Malaysia Joint Defence Program MJDP
The last major development in the history of Australia’s close defence relationship with Malaysia occurred in 1992 with the signing of the Malaysia Australia Joint Defence Program (MAJDP), aimed at enhancing the effectiveness of the bi-lateral defence relationship between Malaysia and Australia. Under the program, ADF officers have the opportunity of undertaking long-term attachments with the MAF while similar numbers of Malaysian officers are attached to ADF Units. Significant numbers of MAF personnel also undertake military training courses in Australia at institutions such as Centre for Defence and Strategic Studies, Australian Command and Staff College, Australian Defence Force Academy and the Duntroon Royal Military College while Australian officers attend the Maktab Turus Angkatan Tentera. Australia and Malaysia also conduct frequent bi-lateral exercises to improve interoperability, promote understanding of each other’s unique operational environments and to strengthen the military skills and capabilities of both forces.
In Kuala Lumpur on 22 November 2015, Australia and Malaysia announced a Joint Declaration of Strategic Partnership. Recognising that 2015 marks the 60th anniversary of Australia’s diplomatic presence in Malaysia, looking forward to the 60th anniversary of Australia – Malaysia diplomatic relations in 2017 and acknowledging the enduring nature of our bilateral ties, the Prime Ministers have agreed to elevate the relationship to a Strategic Partnership.
Political and Strategic Engagement
The Prime Ministers emphasised the importance of promoting a rules-based international order, respect for international law, ensuring freedom of navigation and overflight, and unimpeded lawful commerce. They expressed concerns about recent and ongoing developments in the South China Sea which have eroded trust and confidence and increased tensions.
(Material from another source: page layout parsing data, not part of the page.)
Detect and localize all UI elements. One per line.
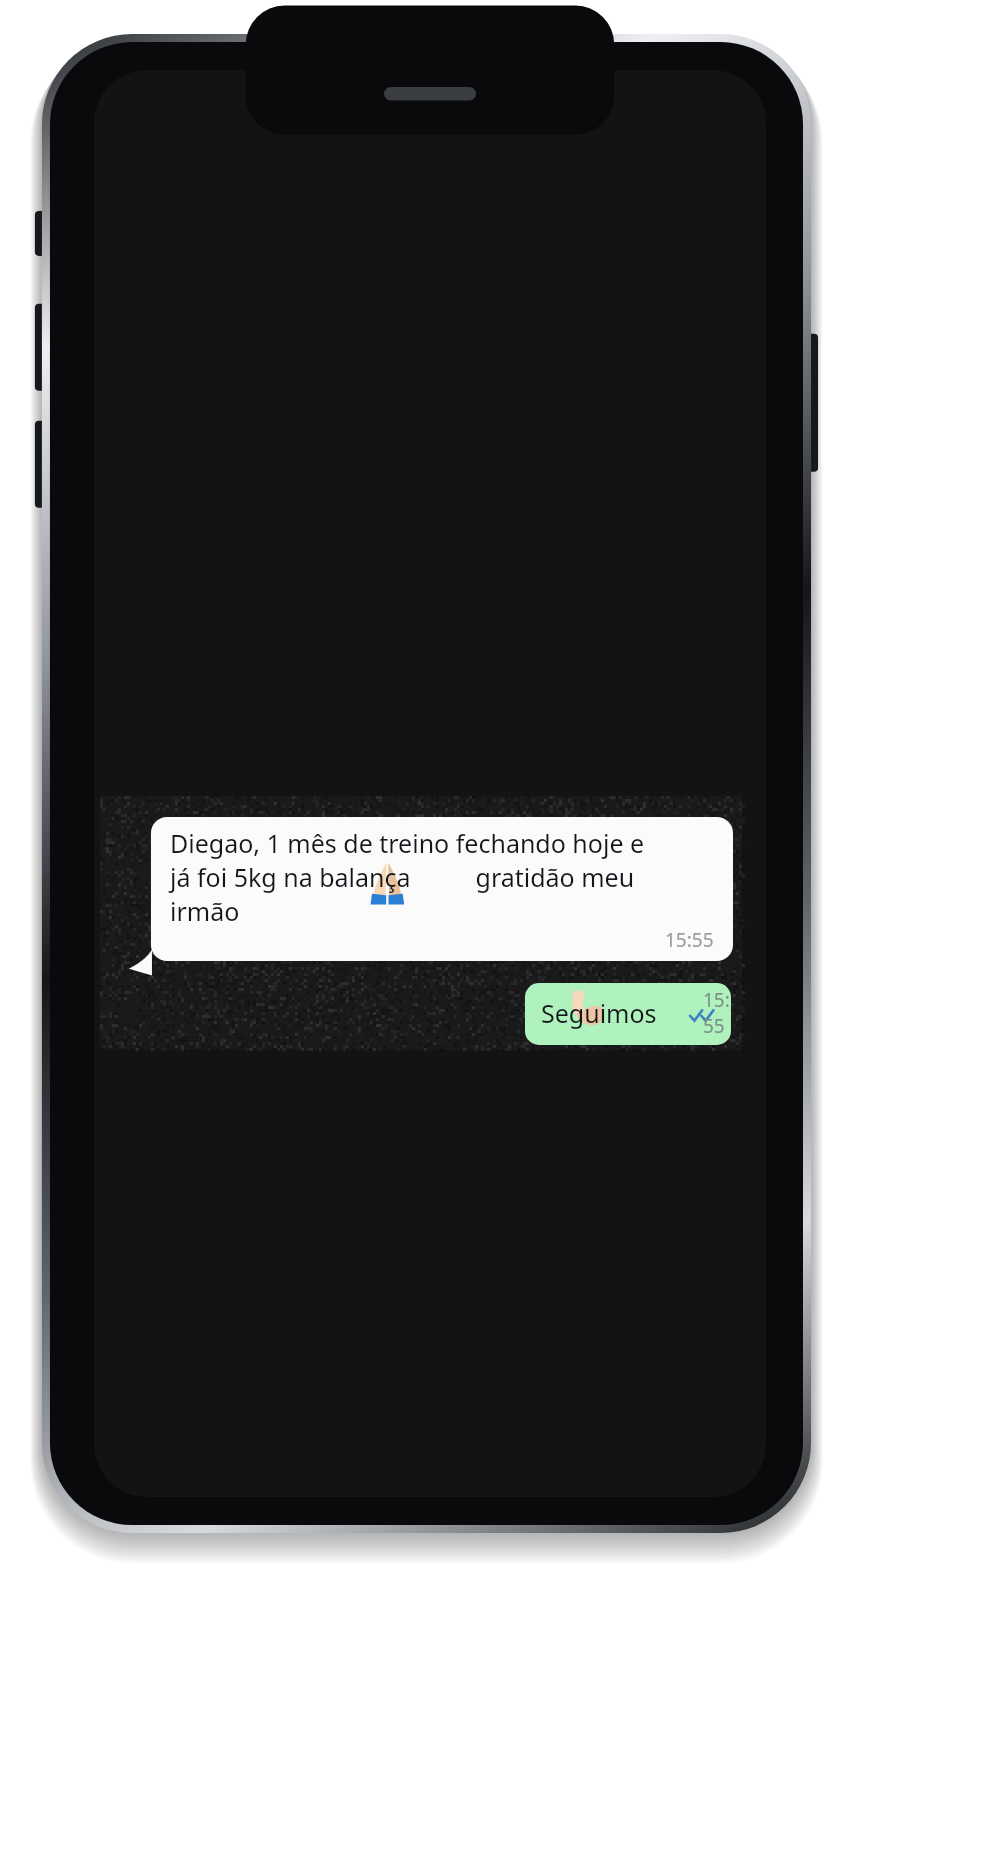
button[interactable]: Seguimos [525,982,731,1044]
staticText: 15:55 [665,927,714,953]
staticText: irmão [170,894,240,928]
other: Earpiece speaker [386,90,476,112]
staticText: Diegao, 1 mês de treino fechando hoje e [170,826,645,860]
staticText: já foi 5kg na balança gratidão meu [170,860,635,894]
button[interactable]: Diegao, 1 mês de treino fechando hoje e [151,817,733,961]
staticText: 15:55 [703,987,731,1039]
staticText: Seguimos [541,996,657,1030]
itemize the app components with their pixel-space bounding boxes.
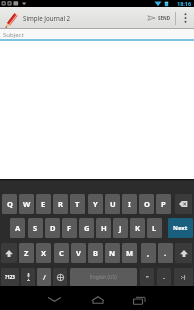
button[interactable]: English (US) (70, 268, 137, 286)
staticText: G (84, 223, 90, 233)
staticText: O (144, 199, 150, 209)
staticText: 18:16 (177, 0, 192, 7)
staticText: . (164, 248, 167, 258)
button[interactable]: V (71, 243, 86, 263)
button[interactable] (175, 243, 192, 263)
button[interactable]: H (96, 218, 111, 238)
staticText: , (147, 248, 150, 258)
button[interactable] (53, 268, 67, 286)
staticText: W (23, 199, 31, 209)
staticText: X (41, 248, 47, 258)
button[interactable]: Z (19, 243, 34, 263)
staticText: S (33, 223, 38, 233)
button[interactable]: - (157, 268, 171, 286)
staticText: K (135, 223, 140, 233)
button[interactable]: D (45, 218, 60, 238)
staticText: Z (24, 248, 29, 258)
staticText: D (50, 223, 56, 233)
staticText: B (93, 248, 98, 258)
staticText: / (43, 272, 46, 282)
button[interactable]: S (28, 218, 43, 238)
button[interactable]: P (156, 194, 171, 214)
button[interactable]: K (130, 218, 145, 238)
button[interactable]: ?123 (1, 268, 19, 286)
button[interactable] (1, 243, 17, 263)
button[interactable]: . (158, 243, 173, 263)
staticText: - (163, 274, 165, 281)
staticText: Next (173, 224, 188, 232)
button[interactable]: O (139, 194, 154, 214)
button[interactable]: C (54, 243, 69, 263)
staticText: P (161, 199, 166, 209)
button[interactable]: X (36, 243, 51, 263)
button[interactable]: B (88, 243, 103, 263)
staticText: Subject (3, 31, 24, 39)
button[interactable] (21, 268, 35, 286)
staticText: N (109, 248, 116, 258)
button[interactable] (176, 7, 194, 29)
staticText: J (119, 223, 122, 233)
staticText: L (152, 223, 157, 233)
staticText: E (41, 199, 46, 209)
button[interactable]: " (140, 268, 154, 286)
staticText: Y (93, 199, 98, 209)
button[interactable]: Q (2, 194, 17, 214)
staticText: :-) (181, 274, 186, 280)
button[interactable]: Subject (0, 29, 194, 41)
staticText: M (126, 248, 134, 258)
button[interactable]: E (36, 194, 51, 214)
button[interactable]: Next (168, 218, 193, 238)
button[interactable]: SEND (147, 7, 170, 29)
staticText: SEND (158, 15, 170, 21)
staticText: A (15, 223, 21, 233)
staticText: R (58, 199, 63, 209)
button[interactable]: / (37, 268, 51, 286)
button[interactable] (129, 286, 194, 310)
button[interactable]: W (19, 194, 34, 214)
staticText: C (59, 248, 64, 258)
button[interactable]: U (105, 194, 120, 214)
staticText: U (110, 199, 116, 209)
button[interactable]: A (10, 218, 25, 238)
staticText: ?123 (5, 274, 15, 280)
staticText: F (67, 223, 72, 233)
button[interactable]: M (122, 243, 137, 263)
staticText: I (128, 199, 131, 209)
staticText: Q (7, 199, 13, 209)
button[interactable]: G (79, 218, 94, 238)
staticText: V (76, 248, 81, 258)
button[interactable]: F (62, 218, 77, 238)
button[interactable] (175, 194, 192, 214)
staticText: H (101, 223, 107, 233)
button[interactable]: R (53, 194, 68, 214)
button[interactable]: I (122, 194, 137, 214)
button[interactable]: Y (88, 194, 103, 214)
button[interactable] (64, 286, 129, 310)
button[interactable]: , (141, 243, 156, 263)
staticText: " (146, 274, 149, 281)
button[interactable]: N (105, 243, 120, 263)
button[interactable]: J (113, 218, 128, 238)
button[interactable]: :-) (174, 268, 193, 286)
staticText: English (US) (90, 274, 117, 281)
button[interactable]: T (70, 194, 85, 214)
button[interactable]: L (147, 218, 162, 238)
button[interactable] (0, 286, 64, 310)
staticText: Simple Journal 2 (23, 14, 71, 22)
staticText: T (75, 199, 80, 209)
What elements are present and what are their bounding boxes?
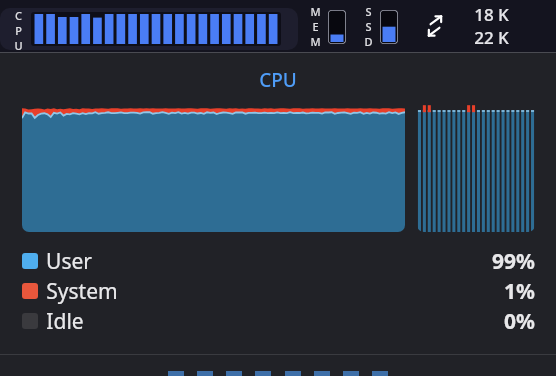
staticText: M — [310, 4, 321, 19]
staticText: 18 K — [474, 3, 509, 26]
button[interactable]: Idle — [0, 306, 556, 336]
staticText: P — [15, 23, 22, 38]
button[interactable]: M — [310, 4, 346, 49]
staticText: 22 K — [474, 26, 509, 49]
staticText: CPU — [259, 67, 297, 93]
button[interactable] — [22, 101, 405, 232]
staticText: D — [364, 34, 373, 49]
button[interactable] — [417, 101, 535, 232]
staticText: User — [46, 247, 92, 276]
button[interactable]: User — [0, 246, 556, 276]
staticText: S — [365, 19, 372, 34]
staticText: Idle — [46, 307, 84, 336]
staticText: U — [14, 38, 23, 50]
staticText: S — [365, 4, 372, 19]
button[interactable]: S — [364, 4, 398, 49]
button[interactable]: System — [0, 276, 556, 306]
staticText: 1% — [504, 277, 535, 306]
staticText: E — [312, 19, 319, 34]
button[interactable]: Network activity — [420, 11, 450, 41]
staticText: 99% — [492, 247, 535, 276]
button[interactable]: CPU — [259, 67, 297, 93]
staticText: 0% — [504, 307, 535, 336]
staticText: System — [46, 277, 118, 306]
staticText: M — [310, 34, 321, 49]
button[interactable]: C — [0, 8, 298, 50]
button[interactable]: 18 K — [474, 3, 509, 49]
staticText: C — [15, 8, 22, 23]
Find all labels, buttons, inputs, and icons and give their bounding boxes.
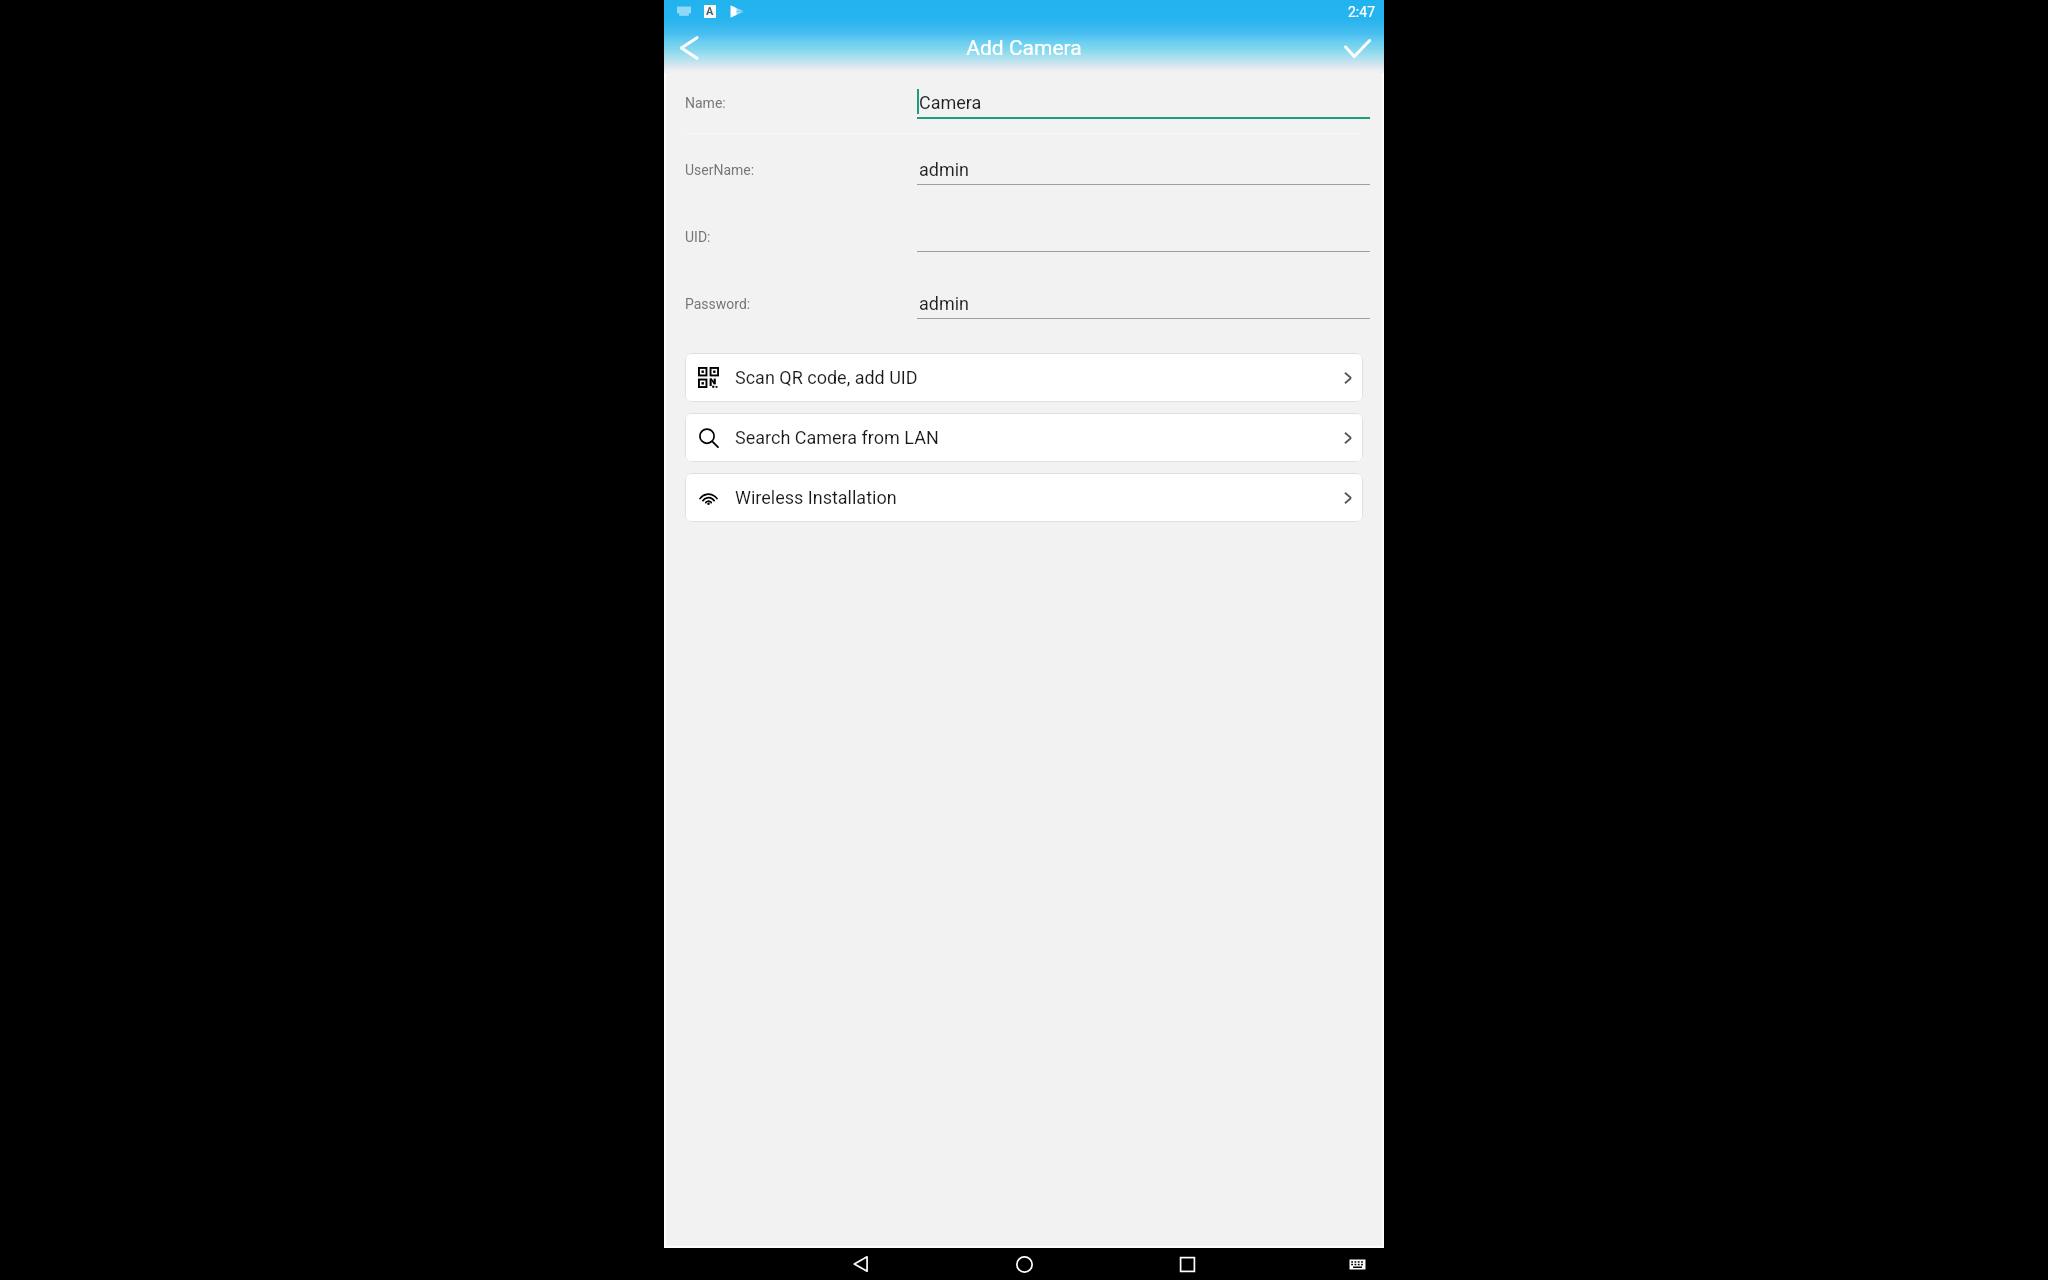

They agreed on the critical importance of refraining from the use or threat of force, of exercising self-restraint and avoiding actions that would complicate or escalate disputes and affect peace and stability in the South China Sea. They emphasised that disputes should be settled through peaceful means, in accordance with international law including the 1982 United Nations Convention on the Law of the Sea (UNCLOS). They stressed the need to ensure the full and effective implementation of the Declaration on Conduct of the Parties in the South China Sea in its entirety and urged the early establishment of the Code of Conduct in the South China Sea.
Collaboration in Defence and Security
The Prime Ministers reaffirmed their commitment to the Five Power Defence Arrangements and the Malaysia Australia Joint Defence Program which provide a sound basis for ongoing collaboration on defence matters. They underscored their support for United Nations’ efforts towards global peace through the Joint Malaysia-Australian Peacekeeping Training Initiative.
The Prime Ministers expressed grave concern at the rise of non-traditional security threats such as terrorism, violent extremism, radicalisation, foreign terrorist fighters and cyber security challenges. The Prime Ministers praised the existing excellent cooperation between Australian and Malaysian police, maritime and border authorities and agreed to strengthen further security cooperation, including through enhanced exchange of intelligence and analysis. The Prime Ministers directed the Joint Working Group on Transnational Crime to enhance engagement under the 2014 Memorandum of Understanding (MoU) on Transnational Crime.
In declaring a strategic partnership between Australia and Malaysia, the Prime Ministers pledged their commitment to deepening cooperation and mutual understanding in order to contribute to the security and prosperity of the Indo-Pacific region, and to strengthen further the bilateral relationship.